The first Maori to head a Crown Research Institute says New Zealand business as a whole could learn from the long-term focus of Maori organisations.

Michael Ahie from Nga Ruahine and Ngati Ruanui has been made chair of Plant and Food Research.

The former New Zealand Dairy Board and PGG Wrightson executive says Maori trusts and incorporations weathered the global financial crisis by having a long term focus.

“They are by nature very conservative and they look at things with a very long term focus and I think that’s a strong and powerful lesson for New Zealand business as a whole,” Mr Ahie says.

He's keen to see Plant and Food work more closely to increase the value Maori get from their farming and marine assets.


A gourmet food business under the wing of the Tekau Plus programme has just signed a deal with Hawaiian distributors.

An independent review has recommended a redesign of the export development scheme set up by Te Puni Kokiri, the Maori Trustee and the Federation of Maori Authorities because of faults in governance and performance.

But Hayden Pohio of Ngati Pikiao says he's putting together a trial shipment of 8000 Manuka Boosta for a Hawaiian company interested in natural authenticly New Zealand products.

He says the whanau-owned business may be one of the commercially unproven "cottage industries" the report criticises Tekau Plus for working with, but it was a great help.

“It’s all new for me to be working in export markets and particularly Paul Morgan has been helpful in giving me tough questions on had I thought about certain regulations and capacities for my factor and it’s been extremely helpful,” Mr Pohio says.

Manuka Boosta is also looking at the Australian market.


Te Ohu Kaimoana says New Zealand's compromise position on whaling could still provide a basis for a future deal, even though it failed to win the necessary support at the latest International Whaling Commission meeting in Morocco.

Chief executive Peter Douglas says New Zealand's commissioner, Sir Geoffrey Palmer, took a constructive approach by proposing Japan be allowed to take whales from its own waters in exchange for reducing its scientific whaling programme in the Southern Ocean.

Mr Douglas says that fits with the Maori fisheries trust belief that tradition needs to be respected.

“Tradition is tradition and even Japan has tradition which is many hundreds of years old and I often feel they are painted in a bad light by people who don’t really appreciate what they are trying to do.
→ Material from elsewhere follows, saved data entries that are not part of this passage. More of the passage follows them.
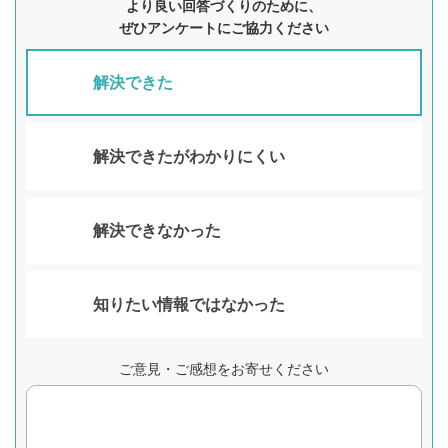
より良い回答づくりのために、
ぜひアンケートにご協力ください
解決できた
解決できたがわかりにくい
解決できなかった
知りたい情報ではなかった
ご意見・ご感想をお寄せください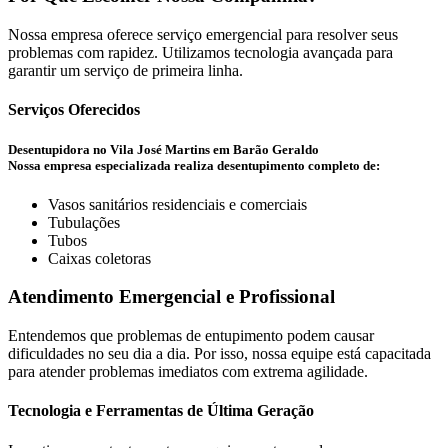
Nossa empresa oferece serviço emergencial para resolver seus
problemas com rapidez. Utilizamos tecnologia avançada para
garantir um serviço de primeira linha.
Serviços Oferecidos
Desentupidora no Vila José Martins em Barão Geraldo
Nossa empresa especializada realiza desentupimento completo de:
Vasos sanitários residenciais e comerciais
Tubulações
Tubos
Caixas coletoras
Atendimento Emergencial e Profissional
Entendemos que problemas de entupimento podem causar
dificuldades no seu dia a dia. Por isso, nossa equipe está capacitada
para atender problemas imediatos com extrema agilidade.
Tecnologia e Ferramentas de Última Geração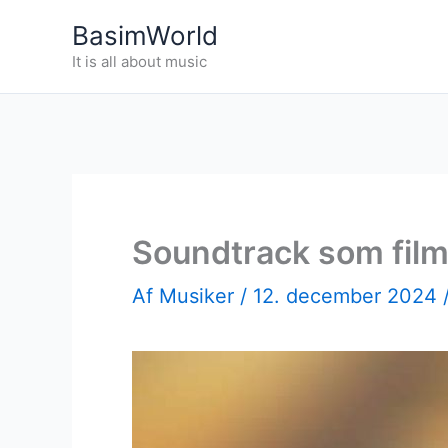
Gå
BasimWorld
til
It is all about music
indholdet
Soundtrack som film
Af
Musiker
/
12. december 2024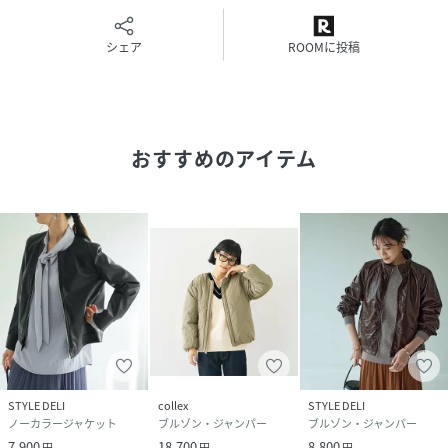
素材
ポリエステル95% ポリウレタン5%
シェア
ROOMに投稿
サイズ
F
クリーニング
手洗い可
おすすめのアイテム
品番
QX0245_72529030720
(
72529030720-7I-3B QX0245
)
STYLE DELI
collex
STYLE DELI
ノーカラージャケット
ブルゾン・ジャンパー
ブルゾン・ジャンパー
7,900
18,700
8,800
円
円
円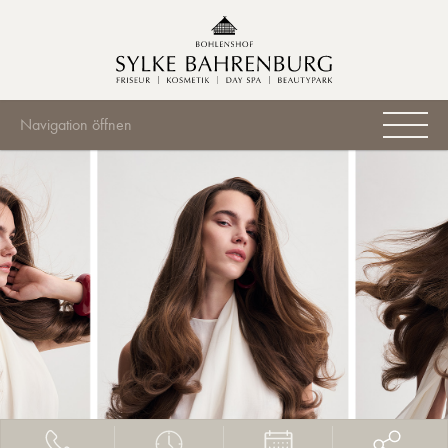
Navigation öffnen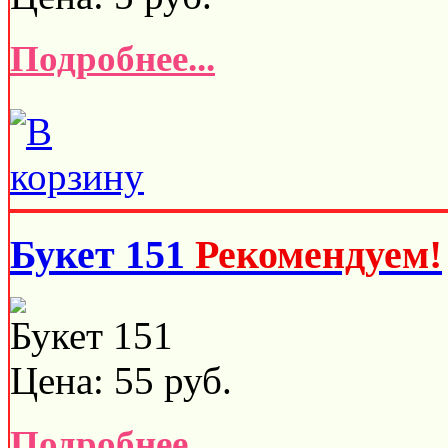
Подробнее...
Букет 151
Рекомендуем!
Букет 151
Цена:
55
руб.
Подробнее...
They are not responsible for the decimation of the species all over the world. They’re not trying to make money out of the process. They are trying to maintain a tradition where they can consume kai they have eaten for many generations in a way they can feel dignified about,” Mr Douglas


The head of Maori anti smoking group Te Ao Marama says cigarette manufacturer Phillip Morris can expect a torrid time tomorrows from the Maori Affairs Select Committe inquiry into the tobacco industry.

It's the last day of hearings, and the committee has recalled representatives of the global giant because it was unhappy with its one page submission delivered earlier.

Shane Bradbrook says the committee can now draw on last week's testimony by industry whistleblower Jeffery Wigand that tobacco companies deliberately target youth and indigenous communities.

“Committee members will be pushing hard for more disclosure about what’s actually in their product to hook Maori and non-Maori alike. That’s going to be a really good clash. I think they’re really going to be put on the spot and having roe responses that ‘we are a legal product’ is not going to go down at all tomorrow,” Mr Bradbrook says.


The Lions Club has singled out Flaxmere councillor and community organiser Henare O'Keefe for a special award.

Despite never having joined the service club, he's now an honoured member of the Lloyd Morgan Lions Clubs Charitable Trust.

Mr O'Keefe, who with his wife Pam has fostered more than 200 children and been involved in a wide range of community activities, says the presentation at the Hastings District Council came as a surprise.

His sense of community was honed watching his social worker mother Paki, who worked tirelessly for her community while also raising her 11 children.